Improvised Testcases for edge cases + Refactored logic

Code Logic - Updated the code to return counts from both original_timeseries and analysis_timeseries as a tuple of lists pertaining to each key for each timeseries db. Test cases: - Updated test cases to include counts from both DBs. - Included new test cases for edge conditions. - Test cases include: 1. Key_list of keys from both DBs 2. Key_list of keys from Original timeseries DB. 3. Key_list of keys from Analysis timeseries DB. 4. Empty key_list 5. Invalid keys 6. Aggregate timeseries DB data as input. 7. New user without any data
e-mission · Sep 5, 2023 · 821478c · 821478c
1 parent bb88af4
commit 821478c
Show file tree

Hide file tree

Showing 2 changed files with 114 additions and 17 deletions.
diff --git a/emission/storage/timeseries/builtin_timeseries.py b/emission/storage/timeseries/builtin_timeseries.py
@@ -440,18 +440,63 @@ def update_data(user_id, key, obj_id, data):
         logging.debug("updating entry %s into timeseries" % new_entry)
         edb.save(ts.get_timeseries_db(key), new_entry)
 
-    def find_entries_count(self, key, time_query = None, geo_query = None, extra_query_list = None):
+    def find_entries_count(self, key_list = None, time_query = None, geo_query = None, extra_query_list = None):
         """
-        Returns the total number of documents for the specific key referring to a timeseries db.
-        :param key: the metadata key we are querying for. Only supports one key for now.
+        Returns the total number of documents for the given key_list referring to each of the two timeseries db.
+
+        Input: Key list with keys from both timeseries DBs = [key1, key2, key3, key4, ...]
+                Suppose (key1, key2) are orig_tsdb keys and (key3, key4) are analysis_tsdb keys
+        Output: Tuple of lists  = (orig_tsdb_count, analysis_tsdb_count)
+                                = ([count_key1, count_key2, ...], [count_key3, count_key4, ...])
+                Orig_tsdb_count and Analysis_tsdb_count are lists containing counts of matching documents 
+                for each key considered separately for the specific timeseries DB.
+
+        :param key_list: list of metadata keys we are querying for.
         :param time_query: the time range in which to search the stream
         :param geo_query: the query for a geographical area
         :param extra_query_list: any additional queries to filter out data
+
+        For key_list = None, total count of all documents are returned for each of the matching timeseries DBs.
         """
         logging.debug("builtin_timeseries.find_entries_count() called")

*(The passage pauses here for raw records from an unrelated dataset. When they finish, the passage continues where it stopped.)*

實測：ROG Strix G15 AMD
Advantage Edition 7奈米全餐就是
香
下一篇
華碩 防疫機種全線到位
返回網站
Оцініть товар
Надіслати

-        created_query = self._get_query([key], time_query, geo_query, extra_query_list)
-        result_dataset = self.get_timeseries_db(key)
-        total_entries = result_dataset.count_documents(created_query)

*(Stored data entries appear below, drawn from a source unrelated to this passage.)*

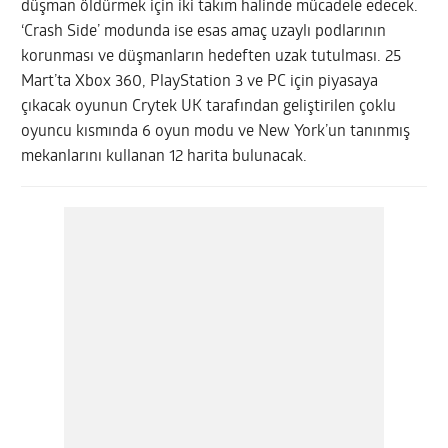
düşman öldürmek için iki takım halinde mücadele edecek.
‘Crash Side’ modunda ise esas amaç uzaylı podlarının
korunması ve düşmanların hedeften uzak tutulması. 25
Mart’ta Xbox 360, PlayStation 3 ve PC için piyasaya
çıkacak oyunun Crytek UK tarafından geliştirilen çoklu
oyuncu kısmında 6 oyun modu ve New York’un tanınmış
mekanlarını kullanan 12 harita bulunacak.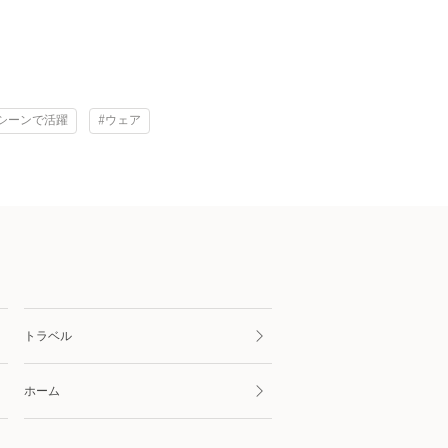
シーンで活躍
#ウェア
トラベル
ホーム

-        return total_entries
+
+        orig_tsdb = self.timeseries_db
+        analysis_tsdb = self.analysis_timeseries_db
+
+        orig_tsdb_counts = []
+        analysis_tsdb_counts = []
+
+        if key_list == [] or key_list is None:
+            key_list = None
+
+        # Segregate orig_tsdb and analysis_tsdb keys
+        (orig_tsdb_keys, analysis_tsdb_keys) = self._split_key_list(key_list)
+
+        orig_tsdb_counts = self._get_entries_counts_for_timeseries(orig_tsdb, orig_tsdb_keys, time_query, geo_query, extra_query_list)

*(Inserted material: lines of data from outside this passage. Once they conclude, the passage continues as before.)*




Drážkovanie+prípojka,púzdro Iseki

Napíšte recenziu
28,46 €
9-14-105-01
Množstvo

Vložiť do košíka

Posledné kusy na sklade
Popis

+        analysis_tsdb_counts = self._get_entries_counts_for_timeseries(analysis_tsdb, analysis_tsdb_keys, time_query, geo_query, extra_query_list)
+
+        return (orig_tsdb_counts, analysis_tsdb_counts)
+
+
+    def _get_entries_counts_for_timeseries(self, tsdb, key_list, time_query, geo_query, extra_query_list):
+
+        tsdb_queries = []
+        tsdb_counts = []
+
+        # For each key in orig_tsdb keys, create a query
+        if key_list is not None:
+            for key in key_list:
+                tsdb_query = self._get_query([key], time_query, geo_query, extra_query_list)
+                tsdb_queries.append(tsdb_query)
+            # For each query generated for each orig_tsdb key, fetch count of matching documents
+            for query in tsdb_queries:
+                entries_count = tsdb.count_documents(query)
+                tsdb_counts.append(entries_count)
+        else:
+            tsdb_queries = self._get_query(key_list, time_query, geo_query, extra_query_list)
+            entries_count = tsdb.count_documents(tsdb_queries)
+            tsdb_counts = [entries_count]
+
+        return tsdb_counts      
 
 
diff --git a/emission/tests/storageTests/TestTimeSeries.py b/emission/tests/storageTests/TestTimeSeries.py
@@ -84,24 +84,76 @@ def testExtraQueries(self):
     def testFindEntriesCount(self):
         '''
         Test: Specific keys with other parameters not passed values.
-        Input: For each dataset: ["background/location", "background/filtered_location]
+        Input: For each dataset: ["background/location", "background/filtered_location", "analysis/confirmed_trip"]
             - Testing this with sample dataset: "shankari_2015-aug-21", "shankari_2015-aug-27"
-        Output: Aug_21: [738, 508], Aug_27: [555, 327]
+        Output: Aug_21: ([738, 508], [0]), Aug_27: ([555, 327], [0])
             - Actual output just returns a single number for count of entries.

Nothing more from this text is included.